Kalimantan leaders to end coal blockade
Blackmail: Dozens of activists use boats to blockade coal shipments under the iconic Mahakam Bridge in Samarinda, East Kalimantan, on Wednesday.They said they would reopen the vital passage only if the central government increased fuel quotas for Kalimantan. Antara/AmirullahSeveral governors in Kalimantan say they will intervene to end blockades of coal shipments to Java after the government agreed to increase their subsidized-fuel quotas.
South Kalimantan Governor Rudy Ariffin said in Jakarta on Wednesday that the provincial administrations in Kalimantan would ask the organizers of the blockades to stand down.
“The central government has committed to fulfilling the needs of the people of Kalimantan,” Rudy told reporters after meeting Energy and Mineral Resources Minister Jero Wacik at the ministry in Jakarta on Wednesday.
Rudy was accompanied to the meeting by West Kalimantan Deputy Governor Christiandy Sanjaya, Central Kalimantan Deputy Governor Ahmad Diran and East Kalimantan City Development Planning Board (Bappeda) chief Rusmadi.
The three provinces are the nation’s main source of coal. East Kalimatan is also the nation’s largest source of oil and gas.
Also at the meeting were ministry oil and gas chief Evita Herawati Legowo, Pertamina president director Karen Agustiawan and downstream oil and gas authority BPHMigas head Andy Noorsaman Sommeng.
Jero told reporters after the meeting that the government would implement two policies to respond to the blockade.
“First, the government will fairly distribute the remaining 2.5 million kiloliters from the unused quota of subsidized fuel to all cities and regencies across the country,” he said.
This year’s subsidized fuel quota is 40 million kiloliters, of which 37.5 million kiloliters has been allotted to cities and regencies and 2.5 million kiloliters held in reserve.
The second policy, according to Jero, was for Pertamina to deliver non-subsidized fuel to areas with subsidized-fuel shortages.
Rudy said that the additional subsidized and non-subsidized fuel would be delivered starting this week.
“We don’t know the exact amount yet, but I believe that it will be enough until the central government proposes an increased subsidized-fuel quota to the House,” Rudy said.
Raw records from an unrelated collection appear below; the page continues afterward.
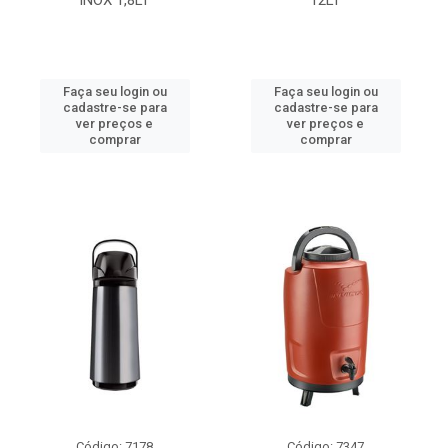
INOX 1,8LT
12LT
Faça seu login ou
Faça seu login ou
cadastre-se para
cadastre-se para
ver preços e
ver preços e
comprar
comprar
Código: 7178
Código: 7347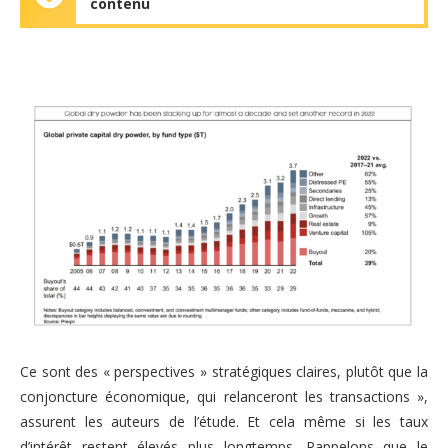
contenu
Ce sont des « perspectives » stratégiques claires, plutôt que la
conjoncture économique, qui relanceront les transactions »,
assurent les auteurs de l’étude. Et cela même si les taux
d’intérêt restent élevés plus longtemps. Rappelons que le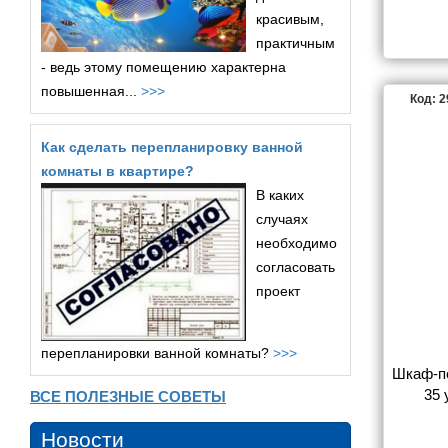
б
красивым,
практичным
- ведь этому помещению характерна
повышенная...
>>>
Код: 
Как сделать перепланировку ванной
комнаты в квартире?
В каких
случаях
необходимо
согласовать
проект
перепланировки ванной комнаты?
>>>
Шкаф-пе
35 
ВСЕ ПОЛЕЗНЫЕ СОВЕТЫ
Новости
Two weeks ago, representatives of Kalimantan’s regional administrations led by Rudy met lawmakers and demanded an increase in their allotment of subsidized fuels.
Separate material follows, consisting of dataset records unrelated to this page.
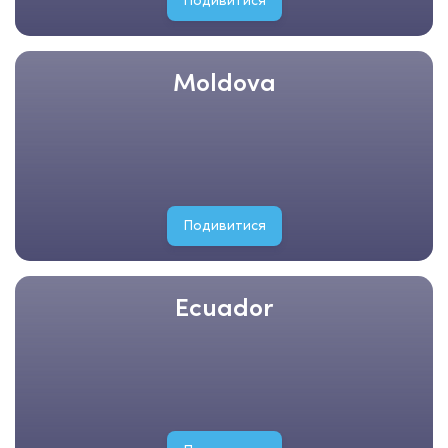
Подивитися
Moldova
Подивитися
Ecuador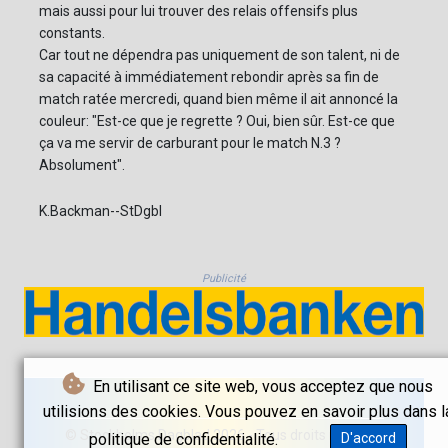
mais aussi pour lui trouver des relais offensifs plus
constants.
Car tout ne dépendra pas uniquement de son talent, ni de
sa capacité à immédiatement rebondir après sa fin de
match ratée mercredi, quand bien même il ait annoncé la
couleur: "Est-ce que je regrette ? Oui, bien sûr. Est-ce que
ça va me servir de carburant pour le match N.3 ?
Absolument".
K.Backman--StDgbl
Publicité
En utilisant ce site web, vous acceptez que nous
utilisions des cookies. Vous pouvez en savoir plus dans l
© Stockholms Dagblad 2026 - Tous droits réservés
politique de confidentialité.
D'accord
During a meeting with lawmakers on House of Representatives Commission VII overseeing energy, the local leaders demanded that this year’s quota be increased by 27.8 percent to 3.46 million kiloliters, up from 2.71 million kiloliters in the 2012 revised state budget.
Speaking on behalf of his peers, Rudy said the quota allotted to Kalimantan for subsidized fuels such as Premium, diesel and kerosene was “unfair”.
Rudy said that the quota for Kalimantan was 7 percent of the national quota of 40 million kiloliters, down from 7.19 percent last year, while other islands, excluding Java, generally were accorded increased allocations.
The government said that there was a possibility that the subsidized fuel quota for Kalimantan could not meet demand since a large percentage was used by trucks operated by coal mining and plantation companies. Subsidized fuel cannot be used for commercial purposes.
On Saturday, a group comprised of NGOs, local residents and students blocked Barito River in South Kalimantan to bar coal carriers from leaving the province because the central government refused to meet the demand.
A similar blockade was erected at Mahakam River in East Kalimantan on Wednesday.
Pertamina chief Karen said she previously asked Kalimantan businesses to build more fuel stations for non-subsidized fuels on the island and persuade Premium and diesel fuel agents to set up mini-stations.
BPHMigas’ Ibrahim Hasyim urged local administrations containing industrial, mining and plantations areas to issue regulations banning commercial vehicles from using subsidized fuel, among other things.
“Next step is for administrations to eradicate illegal resellers. For areas that have a limited amount of gas stations, the existence of resellers may be understandable, but we have to ensure that the distance is not too close to fuel stations,” he said in a text message.